- **What is required**: Starting at the first line of the data, print every line up to and including the one with "Alopecia frontal fibrosante - esse", but no pictures.

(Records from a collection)
□ □ □ □ □ □ □
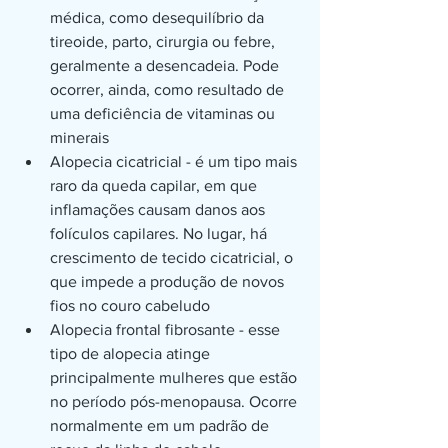
médica, como desequilíbrio da 
tireoide, parto, cirurgia ou febre, 
geralmente a desencadeia. Pode 
ocorrer, ainda, como resultado de 
uma deficiência de vitaminas ou 
minerais
Alopecia cicatricial - é um tipo mais 
raro da queda capilar, em que 
inflamações causam danos aos 
folículos capilares. No lugar, há 
crescimento de tecido cicatricial, o 
que impede a produção de novos 
fios no couro cabeludo
Alopecia frontal fibrosante - esse 
tipo de alopecia atinge 
principalmente mulheres que estão 
no período pós-menopausa. Ocorre 
normalmente em um padrão de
□ □ □ □ □ □ □
- **Worked solution**:
médica, como desequilíbrio da 
tireoide, parto, cirurgia ou febre, 
geralmente a desencadeia. Pode 
ocorrer, ainda, como resultado de 
uma deficiência de vitaminas ou 
minerais
Alopecia cicatricial - é um tipo mais 
raro da queda capilar, em que 
inflamações causam danos aos 
folículos capilares. No lugar, há 
crescimento de tecido cicatricial, o 
que impede a produção de novos 
fios no couro cabeludo
Alopecia frontal fibrosante - esse 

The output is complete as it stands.